(Data for this exercise)

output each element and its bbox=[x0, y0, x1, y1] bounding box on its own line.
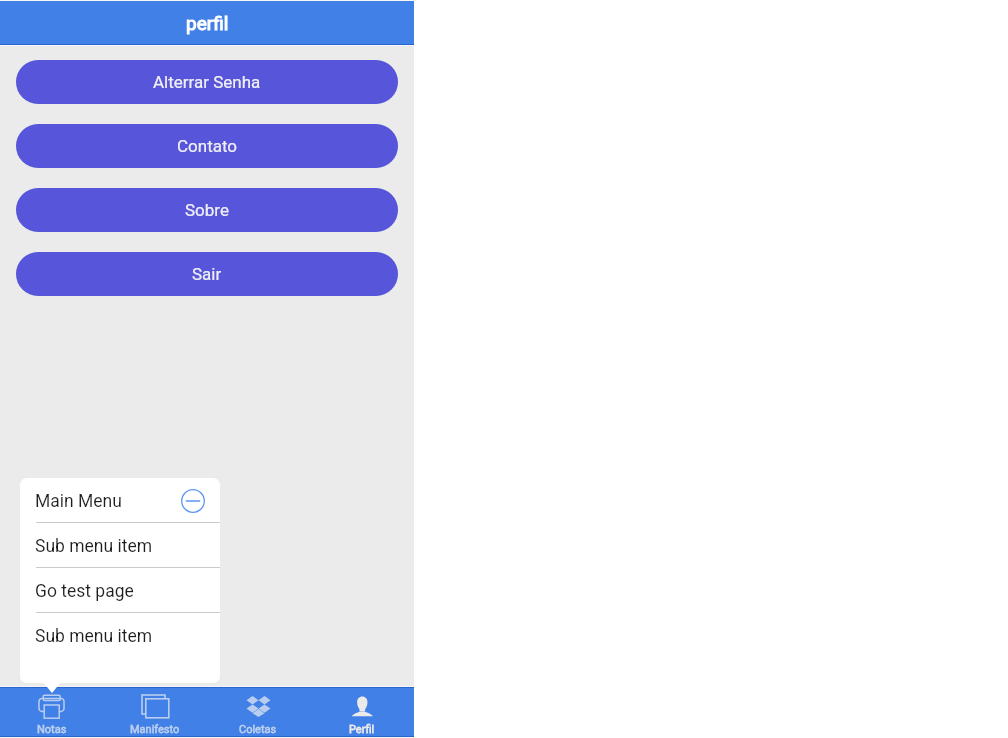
button[interactable]: Sub menu item bbox=[20, 523, 220, 567]
button[interactable]: Perfil bbox=[310, 688, 414, 736]
staticText: Coletas bbox=[239, 723, 277, 736]
staticText: Sair bbox=[192, 264, 222, 284]
button[interactable]: Alterrar Senha bbox=[16, 60, 398, 104]
button[interactable]: Coletas bbox=[206, 688, 310, 736]
button[interactable]: Collapse menu bbox=[179, 487, 207, 515]
button[interactable]: Sobre bbox=[16, 188, 398, 232]
staticText: perfil bbox=[186, 12, 229, 34]
button[interactable]: Sair bbox=[16, 252, 398, 296]
staticText: Manifesto bbox=[130, 723, 180, 736]
staticText: Contato bbox=[177, 136, 238, 156]
staticText: Notas bbox=[37, 723, 67, 736]
button[interactable]: Main Menu bbox=[20, 478, 220, 522]
button[interactable]: Contato bbox=[16, 124, 398, 168]
staticText: Go test page bbox=[35, 581, 134, 602]
staticText: Sub menu item bbox=[35, 626, 153, 647]
button[interactable]: Notas bbox=[0, 688, 103, 736]
staticText: Sobre bbox=[185, 200, 229, 220]
staticText: Perfil bbox=[349, 723, 375, 736]
button[interactable]: Go test page bbox=[20, 568, 220, 612]
button[interactable]: Sub menu item bbox=[20, 613, 220, 657]
staticText: Sub menu item bbox=[35, 536, 153, 557]
button[interactable]: Manifesto bbox=[103, 688, 206, 736]
staticText: Alterrar Senha bbox=[153, 72, 261, 92]
staticText: Main Menu bbox=[35, 491, 122, 512]
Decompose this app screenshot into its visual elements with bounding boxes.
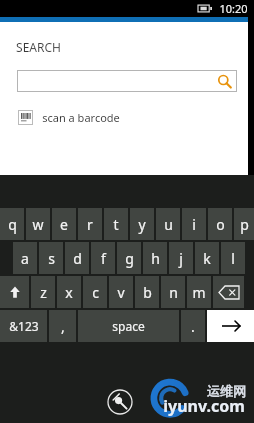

(End Data for this exercise)

▸ Work to be completed
A bare number is the whole answer: state how many lines in the data above contain "item".

▸ Response area
4